Lors du brunch « Bien-être & Leadership », Dollie Tshilombo, députée nationale et femme d’un pasteur, a livré un témoignage sur l’équilibre entre vie professionnelle, engagements spirituels et vie de famille.
Modérée par Marlène Kapinga, elle a insisté sur l’importance de la grâce divine et de l’organisation personnelle pour naviguer dans les responsabilités multiples.
S’entourer et déléguer pour equilibrer

« Dans la gestion de notre vie quotidienne, nous avons besoin d’être entourées de personnes bienveillantes » a-t-elle déclaré.
Elle a souligné l’importance d’apprendre à déléguer et de ne pas vouloir tout gérer seule.
« Il ne faut pas essayer » a-t-elle affirmé, rappelant que l’énergie et la détermination sont les plus grands obstacles si elles ne sont pas correctement canalisées.
Le choix du conjoint d’une femme leader
Pour Dollie Tshilombo, le soutien du partenaire est essentiel en tant que femme leader.
« Quand vous vous mariez, mariez-vous bien et avec la bonne personne » a-t-elle conseillé.
« Le plus important, c’est de ne pas créer le doute auprès de votre partenaire.
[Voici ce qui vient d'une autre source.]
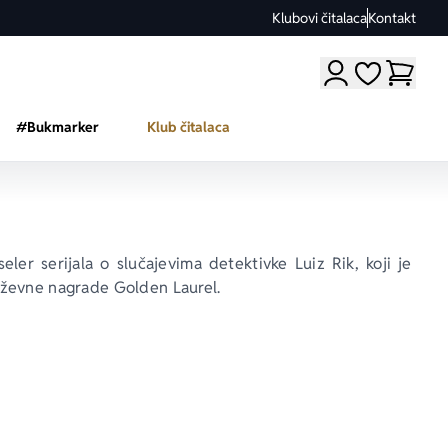
Klubovi čitalaca
Kontakt
Moji omiljeni a
#Bukmarker
Klub čitalaca
eler serijala o slučajevima detektivke Luiz Rik, koji je 
jiževne nagrade 
Golden Laurel
.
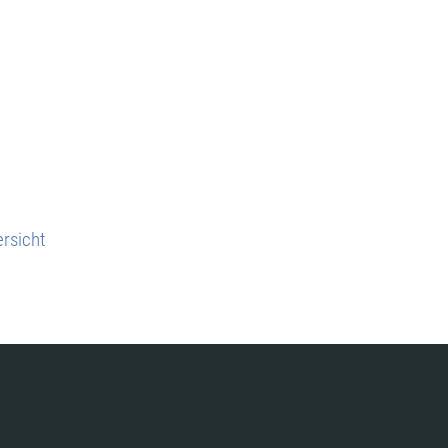
rsicht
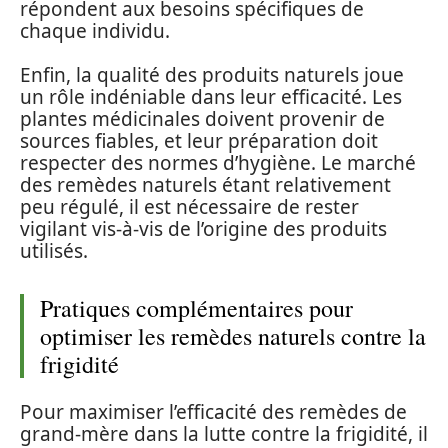
répondent aux besoins spécifiques de
chaque individu.
Enfin, la qualité des produits naturels joue
un rôle indéniable dans leur efficacité. Les
plantes médicinales doivent provenir de
sources fiables, et leur préparation doit
respecter des normes d’hygiène. Le marché
des remèdes naturels étant relativement
peu régulé, il est nécessaire de rester
vigilant vis-à-vis de l’origine des produits
utilisés.
Pratiques complémentaires pour
optimiser les remèdes naturels contre la
frigidité
Pour maximiser l’efficacité des remèdes de
grand-mère dans la lutte contre la frigidité, il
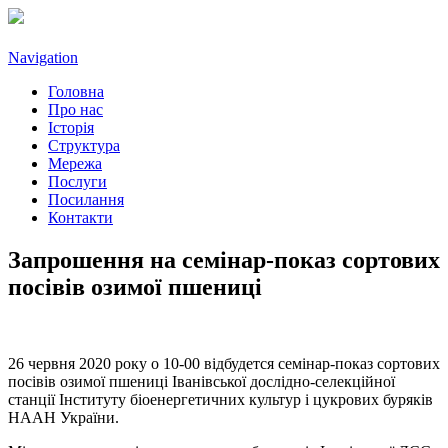
Navigation
Головна
Про нас
Історія
Структура
Мережа
Послуги
Посилання
Контакти
Запрошення на семінар-показ сортових
посівів озимої пшениці
26 червня 2020 року о 10-00 відбудется семінар-показ сортових
посівів озимої пшениці Іванівської дослідно-селекційної
станції Інституту біоенергетичних культур і цукрових буряків
НААН України.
Ça donne confiance » a-t-elle insisté sur le dialogue et la communication dans le couple.

Elle a ajouté que l’homme doit accepter le leadership féminin sans complexe.
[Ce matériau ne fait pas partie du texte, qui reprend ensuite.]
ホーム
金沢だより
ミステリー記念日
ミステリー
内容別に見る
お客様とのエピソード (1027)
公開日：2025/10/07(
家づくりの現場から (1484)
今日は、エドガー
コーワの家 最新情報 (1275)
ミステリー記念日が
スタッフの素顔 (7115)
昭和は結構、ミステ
« Pour lui, ça ne doit pas poser de problème » a-t-elle précisé, tout en rappelant que la période des fiançailles est cruciale pour comprendre le caractère de chacun.
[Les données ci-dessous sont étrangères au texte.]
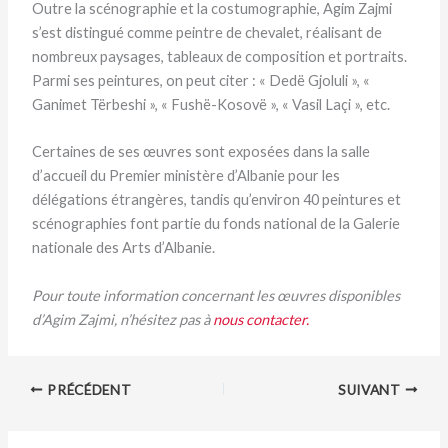
Outre la scénographie et la costumographie, Agim Zajmi
s’est distingué comme peintre de chevalet, réalisant de
nombreux paysages, tableaux de composition et portraits.
Parmi ses peintures, on peut citer : « Dedë Gjoluli », «
Ganimet Tërbeshi », « Fushë-Kosovë », « Vasil Laçi », etc.
Certaines de ses œuvres sont exposées dans la salle
d’accueil du Premier ministère d’Albanie pour les
délégations étrangères, tandis qu’environ 40 peintures et
scénographies font partie du fonds national de la Galerie
nationale des Arts d’Albanie.
Pour toute information concernant les œuvres disponibles
d’Agim Zajmi, n’hésitez pas à
nous contacter.
PRÉCÉDENT
SUIVANT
Leadership au féminin : service, humilité et compétence

Dollie Tshilombo a dénoncé les préjugés qui persistent dans la société.
« Quand un homme exerce l’autorité, on parle de courage. Quand c’est une femme, on dit qu’elle est prétentieuse. Moi je suis contre ces choses. » a-t-elle dénoncé.
« La soumission est naturelle lorsque l’homme occupe sa place de chef, de protecteur. Un homme doit être prêt au sacrifice et la femme lui sera soumise » a-t-elle expliqué sa vision.
Pour elle, le véritable leadership féminin se définit par le service et l’humilité :
« Pour moi, le leadership, c’est le service » a-t-elle affirmé.
Éducation et égalité : une responsabilité partagée
La députée a également insisté sur la nécessité d’une éducation équilibrée :
« On ne peut pas parler d’éduquer les filles sans éduquer les garçons. Chez moi, les garçons font les mêmes tâches ménagères que les filles » a-t-elle précisé.
Elle a enfin rappelé que, malgré la parité dans certaines institutions au Congo, les femmes doivent encore surmonter des obstacles liés à la formation et à l’affirmation de leur compétence.

« La vérité est que les femmes arrivent à ces postes parce qu’elles sont compétentes » a-t-elle conclu.